→ Supplied material:
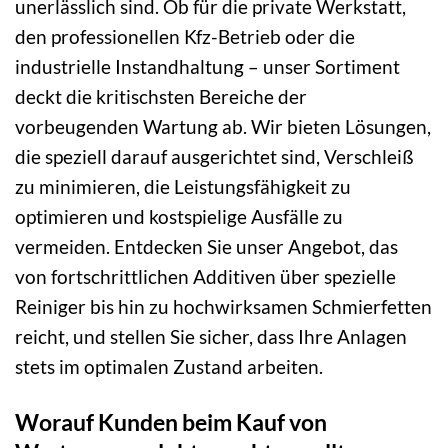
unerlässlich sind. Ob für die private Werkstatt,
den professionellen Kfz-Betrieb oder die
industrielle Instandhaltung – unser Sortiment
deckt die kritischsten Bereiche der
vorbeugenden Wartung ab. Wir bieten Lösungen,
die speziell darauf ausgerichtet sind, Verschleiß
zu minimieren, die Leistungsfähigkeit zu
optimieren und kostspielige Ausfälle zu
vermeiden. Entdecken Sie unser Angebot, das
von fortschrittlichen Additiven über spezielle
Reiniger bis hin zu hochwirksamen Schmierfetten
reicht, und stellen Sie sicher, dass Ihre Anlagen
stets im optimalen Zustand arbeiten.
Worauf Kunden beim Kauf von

→ What you will do:
The answer is a single number: how many lines in the data above hold the string "sind".

→ Written response:
2